WASHINGTON (AP) – Fondasi persenjataan nuklir Amerika telah retak dan pemerintah tidak memiliki rencana yang jelas untuk memperbaikinya. Perpecahan ini tidak hanya terjadi pada kekuatan militer yang dilengkapi dengan senjata nuklir, namun juga pada birokrasi sipil yang mengendalikan senjata tersebut, menentukan biaya yang harus dikeluarkan, merencanakan masa depannya, dan bertanggung jawab untuk menjelaskan kebijakan defensif yang memandang senjata nuklir sebagai hal yang perlu dan dianggap berlebihan.
Tidak jelas apakah pemerintah menyadari besarnya permasalahan yang sebenarnya, yang telah mencapai inti bisnis senjata nuklir tanpa menimbulkan gangguan sedikit pun terhadap birokrasi yang bertugas mempertahankan wilayahnya sendiri. Hal ini juga tidak membuat masyarakat takut, yang mungkin berpikir bahwa senjata nuklir sudah ketinggalan zaman, jika mereka menaruh perhatian.
Hal ini terutama bukan berkaitan dengan keamanan senjata yang ada saat ini, meskipun mereka yang bertanggung jawab atas persenjataan nuklir Angkatan Udara telah mengalami kegagalan dalam disiplin, pelatihan, moral dan kepemimpinan selama dua tahun terakhir. Pekan lalu, militer menembakkan komandan nuklir di dua dari tiga pangkalan rudalnya karena melakukan pelanggaran dan mendisiplinkan satu pangkalan rudal lainnya.
Ini adalah masalah yang lebih besar: terkikisnya kemampuan pemerintah untuk menjalankan dan mempertahankan “bisnis” intinya—jaringan mesin, otak, dan organisasi yang rumit yang memungkinkan Amerika Serikat memposisikan dirinya sebagai negara adidaya nuklir.

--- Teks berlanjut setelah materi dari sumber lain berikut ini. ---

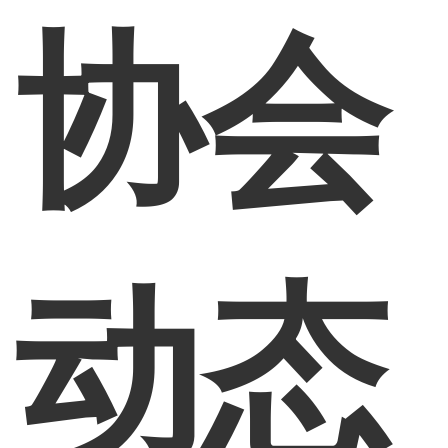
协会
动态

Kegagalan tentu saja merupakan elemen kunci dalam fondasi sistem ini: pengalaman teknis, fasilitas modern dan pengawasan eksekutif di pihak sipil, serta disiplin, moral dan tanggung jawab di pihak militer.

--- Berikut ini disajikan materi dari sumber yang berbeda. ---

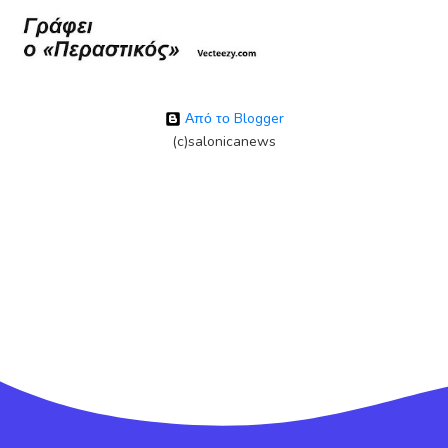
Από το Blogger
(c)salonicanews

Kegagalan ini diperparah oleh ketatnya anggaran dan apa yang dilihat para ahli sebagai penurunan dukungan politik terhadap sistem nuklir. Karena tidak adanya kecelakaan nuklir yang menjadi berita utama dan hampir tidak adanya ketakutan akan kemungkinan terjadinya perang nuklir, maka secara umum hanya sedikit perhatian yang diberikan terhadap masalah-masalah ini.
Kapasitas ilmiah dan militernya diyakini sebagai yang terbaik di dunia, meski landasannya perlahan-lahan melemah.
Gedung Putih dan Kongres kurang memberikan perhatian terhadap masalah ini. Situasi ini terjadi meskipun Amerika Serikat masih memiliki ribuan senjata nuklir—lebih banyak dari yang diklaimnya dibutuhkan—dan sedang mendekati momen untuk memutuskan apakah akan melakukan investasi dalam jumlah besar agar persenjataan nuklir tetap beroperasi untuk generasi mendatang.
“Kurangnya perhatian ini telah menyebabkan kebingungan publik, ketidakpercayaan Kongres, dan terkikisnya dukungan, keahlian, dan efektivitas dalam menjaga kemampuan nuklir nasional,” kata Administrasi Keamanan Nuklir dalam sebuah laporan pada bulan April yang diharapkan akan segera diperbarui.
Panel tersebut diketuai oleh pensiunan Laksamana Richard Miles, mantan komandan Komando Strategis, yang bertanggung jawab atas seluruh kekuatan nuklir AS, dan Norman Augustine, pensiunan ketua dewan direksi Lockheed Martin Corp.
Panel tersebut mengatakan Washington telah “meninggalkan” senjata nuklir. Meskipun persenjataan yang ada saat ini sudah memadai secara teknologi, “tidak ada visi, rencana atau program (pemerintah) yang dapat diakses dan ditindaklanjuti untuk kemampuan masa depan” senjata tersebut.